CCRB can’t be final say on NYPD cops



With the coming of a new mayor in just a few months, New York City is at a crossroads in public safety. The central question is: who will run the NYPD? Will it be the police commissioner? Or will it be the activists at the Civilian Complaint Review Board, who have zero accountability for our public safety mission?

This week, the Democratic nominee for mayor, Assemblyman Zohran Mamdani, offered an unacceptable answer, calling for “the recommendations of the CCRB to be understood to be the final voice.”

These comments are a blaring alarm bell to New York City police officers, because CCRB is already waging a scorched earth campaign against every NYPD member’s career and reputation.

Leading that charge is interim CCRB chair Dr. Mohammad Khalid, who last week told members of the City Council Committee on Public Safety that “the whole discipline authority should be given to the CCRB,” adding, “We are a tiger, but we don’t have the teeth.”
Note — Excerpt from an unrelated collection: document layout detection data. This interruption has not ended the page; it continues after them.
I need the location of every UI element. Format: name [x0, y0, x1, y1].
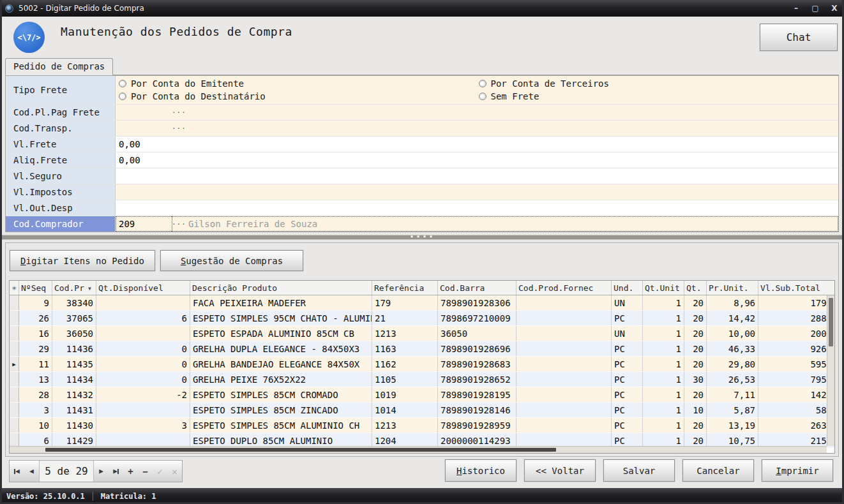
cell-und[interactable]: PC [612, 418, 643, 433]
cell-qt_unit[interactable]: 1 [643, 295, 684, 311]
cell-qt[interactable]: 20 [684, 418, 707, 433]
cell-qt_unit[interactable]: 1 [643, 326, 684, 341]
cell-cod_pr[interactable]: 11430 [52, 418, 96, 433]
cell-qt_disp[interactable]: 0 [96, 372, 190, 387]
salvar-button[interactable]: Salvar [603, 459, 675, 482]
cell-seq[interactable]: 3 [19, 403, 52, 418]
cell-cod_barra[interactable]: 36050 [438, 326, 516, 341]
cell-descricao[interactable]: ESPETO SIMPLES 85CM CROMADO [190, 387, 372, 403]
cell-vl_sub_total[interactable]: 288,40 [758, 311, 836, 326]
radio-por-conta-do-emitente[interactable]: Por Conta do Emitente [119, 78, 479, 89]
delete-record-button[interactable]: − [138, 461, 153, 482]
cell-qt[interactable]: 20 [684, 357, 707, 372]
vl-frete-field[interactable]: 0,00 [116, 137, 838, 152]
sugestao-compras-button[interactable]: Sugestão de Compras [160, 250, 303, 271]
cell-cod_prod_fornec[interactable] [516, 326, 612, 341]
panel-splitter[interactable]: ■ ■ ■ ■ [0, 235, 844, 240]
cell-referencia[interactable]: 21 [372, 311, 438, 326]
cell-und[interactable]: PC [612, 387, 643, 403]
vl-impostos-field[interactable] [116, 184, 838, 200]
cell-vl_sub_total[interactable]: 58,70 [758, 403, 836, 418]
cell-cod_barra[interactable]: 7898901928696 [438, 341, 516, 357]
cell-qt_unit[interactable]: 1 [643, 403, 684, 418]
cell-cod_pr[interactable]: 36050 [52, 326, 96, 341]
cell-referencia[interactable]: 1019 [372, 387, 438, 403]
cod-transp-field[interactable]: ··· [116, 121, 838, 136]
cell-und[interactable]: PC [612, 341, 643, 357]
cell-descricao[interactable]: ESPETO SIMPLES 95CM CHATO - ALUMINIO [190, 311, 372, 326]
next-record-button[interactable]: ▶ [94, 461, 109, 482]
tab-pedido-de-compras[interactable]: Pedido de Compras [5, 58, 113, 75]
cell-cod_barra[interactable]: 7898901928683 [438, 357, 516, 372]
vl-out-desp-field[interactable] [116, 200, 838, 216]
cell-qt_unit[interactable]: 1 [643, 357, 684, 372]
cell-cod_prod_fornec[interactable] [516, 341, 612, 357]
cell-cod_pr[interactable]: 11436 [52, 341, 96, 357]
cell-qt[interactable]: 20 [684, 326, 707, 341]
cell-cod_barra[interactable]: 7898901928306 [438, 295, 516, 311]
cancel-edit-button[interactable]: ✕ [167, 461, 182, 482]
lookup-ellipsis-icon[interactable]: ··· [172, 105, 186, 120]
radio-por-conta-de-terceiros[interactable]: Por Conta de Terceiros [479, 78, 839, 89]
cell-seq[interactable]: 11 [19, 357, 52, 372]
cell-qt_disp[interactable]: 0 [96, 341, 190, 357]
vl-seguro-field[interactable] [116, 168, 838, 184]
cell-cod_prod_fornec[interactable] [516, 311, 612, 326]
cell-vl_sub_total[interactable]: 595,98 [758, 357, 836, 372]
cell-descricao[interactable]: ESPETO ESPADA ALUMINIO 85CM CB [190, 326, 372, 341]
prior-record-button[interactable]: ◀ [24, 461, 39, 482]
cell-pr_unit[interactable]: 26,53 [707, 372, 758, 387]
cell-qt[interactable]: 20 [684, 311, 707, 326]
cell-pr_unit[interactable]: 7,11 [707, 387, 758, 403]
cell-seq[interactable]: 16 [19, 326, 52, 341]
cell-cod_barra[interactable]: 7898901928195 [438, 387, 516, 403]
cell-cod_prod_fornec[interactable] [516, 418, 612, 433]
column-header-cod_barra[interactable]: Cod.Barra [438, 281, 516, 295]
cell-descricao[interactable]: FACA PEIXEIRA MADEFER [190, 295, 372, 311]
insert-record-button[interactable]: + [123, 461, 138, 482]
radio-sem-frete[interactable]: Sem Frete [479, 91, 839, 101]
cell-seq[interactable]: 26 [19, 311, 52, 326]
cell-qt_disp[interactable] [96, 295, 190, 311]
cell-qt_disp[interactable]: 6 [96, 311, 190, 326]
cell-cod_prod_fornec[interactable] [516, 387, 612, 403]
cell-cod_prod_fornec[interactable] [516, 357, 612, 372]
voltar-button[interactable]: << Voltar [524, 459, 596, 482]
lookup-ellipsis-icon[interactable]: ··· [172, 216, 186, 232]
cell-descricao[interactable]: ESPETO SIMPLES 85CM ZINCADO [190, 403, 372, 418]
digitar-itens-button[interactable]: Digitar Itens no Pedido [10, 250, 155, 271]
horizontal-scrollbar[interactable] [10, 446, 827, 453]
cell-cod_pr[interactable]: 38340 [52, 295, 96, 311]
cell-qt_disp[interactable]: 0 [96, 357, 190, 372]
cell-und[interactable]: PC [612, 311, 643, 326]
cell-pr_unit[interactable]: 14,42 [707, 311, 758, 326]
column-header-pr_unit[interactable]: Pr.Unit. [707, 281, 758, 295]
cell-und[interactable]: UN [612, 295, 643, 311]
cell-descricao[interactable]: GRELHA DUPLA ELEGANCE - 84X50X3 [190, 341, 372, 357]
cell-descricao[interactable]: GRELHA PEIXE 76X52X22 [190, 372, 372, 387]
column-header-qt_unit[interactable]: Qt.Unit [643, 281, 684, 295]
cell-vl_sub_total[interactable]: 926,62 [758, 341, 836, 357]
aliq-frete-field[interactable]: 0,00 [116, 152, 838, 168]
maximize-icon[interactable]: ▢ [806, 0, 825, 17]
cell-und[interactable]: PC [612, 372, 643, 387]
cell-qt_unit[interactable]: 1 [643, 341, 684, 357]
cell-qt_disp[interactable]: 3 [96, 418, 190, 433]
column-header-und[interactable]: Und. [612, 281, 643, 295]
cod-pl-pag-frete-field[interactable]: ··· [116, 105, 838, 120]
cell-seq[interactable]: 9 [19, 295, 52, 311]
cell-qt_unit[interactable]: 1 [643, 418, 684, 433]
cell-qt[interactable]: 10 [684, 403, 707, 418]
cell-cod_prod_fornec[interactable] [516, 372, 612, 387]
historico-button[interactable]: Historico [445, 459, 516, 482]
cancelar-button[interactable]: Cancelar [682, 459, 754, 482]
horizontal-scrollbar-thumb[interactable] [45, 448, 556, 452]
cell-cod_pr[interactable]: 11435 [52, 357, 96, 372]
cell-qt[interactable]: 30 [684, 372, 707, 387]
cell-und[interactable]: UN [612, 326, 643, 341]
cell-referencia[interactable]: 1162 [372, 357, 438, 372]
cell-cod_pr[interactable]: 37065 [52, 311, 96, 326]
imprimir-button[interactable]: Imprimir [762, 459, 833, 482]
column-header-cod_prod_fornec[interactable]: Cod.Prod.Fornec [516, 281, 612, 295]
cell-cod_prod_fornec[interactable] [516, 295, 612, 311]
That was a far cry from the vision of fairness that Khalid — a Staten Islander appointed to the board by that borough’s elected leaders — had presented just a few months earlier.

“I accepted the position … to make sure that both parties are fairly treated,” Khalid said at a May board meeting.

Khalid is not the first CCRB chair to abandon promises of “fairness.” Rather, he is the latest in a string of anti-police activists trying to usurp the police commissioner’s authority over not only discipline, but policing policy and strategy.

In other words, Khalid and his colleagues are simply advancing the “Defund the Police” project in disguise.

Unfortunately, rather than fighting back, NYPD management has historically tried to appease CCRB at the expense of cops on the streets.

In agreement after agreement over the past decade, the NYPD has carved off large chunks of its own disciplinary authority and handed them over to CCRB, even while it pushes cops to engage in the kind of proactive policing that CCRB board members explicitly oppose.

This dynamic places police officers between a rock and a hard place. It is also completely at odds with the separation of powers and responsibilities envisioned in the City Charter.

When New Yorkers voted by referendum to establish CCRB within the Charter in 1993, they envisioned an independent reviewer of civilian complaints against police officers, not an independent disciplinarian and certainly not a separate public safety policymaking body.

Police officers’ daily activities are not directed by CCRB. Police officers work for the police commissioner, who sets agency priorities and sends orders down the chain of command. Whenever the commissioner considers disciplining an officer for potential misconduct, that disciplinary action must be considered in the context of those directives.

The commissioner and mayor are responsible for keeping New Yorkers safe. It must be the leadership, not the rank-and-file, who are held accountable for the results of their policies.

CCRB, on the other hand, doesn’t have to answer for public safety. In its current biased composition, board members answer to only the most extreme anti-police activists whose policy goals are the polar opposite of those the NYPD pursues to protect New Yorkers.

Khalid recently joined eight of his fellow activists on the board to substantiate charges and recommend termination for two police officers after CCRB’s own investigation cleared the officers on all misconduct charges by finding their actions “Within NYPD Guidelines.”

This outrageous vote makes clear that CCRB is not interested in merely enforcing compliance with NYPD guidelines. Instead, it wants to forcibly change the guidelines themselves by scapegoating two police officers who did not write those policies.

Right now, the NYPD is experiencing a historic staffing crisis, made worse by CCRB’s gross abuse of its Charter powers. Police officers know that we have zero chance of getting fair hearing from the anti-police activists who dominate CCRB’s board.

Granting CCRB final disciplinary authority will spell the end of policing in this city. Any police officers who remain on the job will have to balance the directives of our NYPD supervisors against the threat of unreasonable, unfair, willfully biased CCRB board members every time they respond to an emergency.

If the next mayor pursues this plan to empower radicals like Khalid, he will be responsible for decimating police headcount, morale and public safety throughout this city.

Hendry is president of the Police Benevolent Association.